-- AVAILABLE DATA --
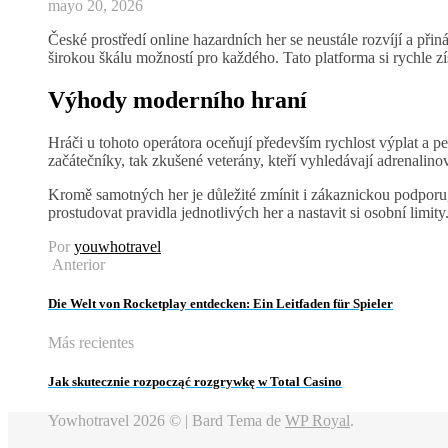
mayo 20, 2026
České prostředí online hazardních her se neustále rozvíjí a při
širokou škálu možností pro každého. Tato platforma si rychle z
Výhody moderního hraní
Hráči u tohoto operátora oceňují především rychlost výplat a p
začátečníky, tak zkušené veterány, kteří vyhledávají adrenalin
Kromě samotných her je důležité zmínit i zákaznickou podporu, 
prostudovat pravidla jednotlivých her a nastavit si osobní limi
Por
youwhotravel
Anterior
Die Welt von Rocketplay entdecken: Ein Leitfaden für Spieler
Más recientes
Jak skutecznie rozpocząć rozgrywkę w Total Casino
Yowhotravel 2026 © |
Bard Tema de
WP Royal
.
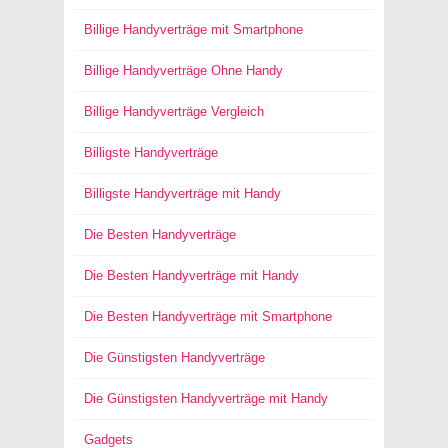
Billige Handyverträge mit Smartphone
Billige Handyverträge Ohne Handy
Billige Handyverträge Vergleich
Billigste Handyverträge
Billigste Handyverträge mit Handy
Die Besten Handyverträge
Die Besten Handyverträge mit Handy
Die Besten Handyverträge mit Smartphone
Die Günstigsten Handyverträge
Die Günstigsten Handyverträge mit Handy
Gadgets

-- WHAT IS BEING ASKED --
Each line above that includes "Billigste" should be shown.

-- OUTPUT BELOW --
Billigste Handyverträge
Billigste Handyverträge mit Handy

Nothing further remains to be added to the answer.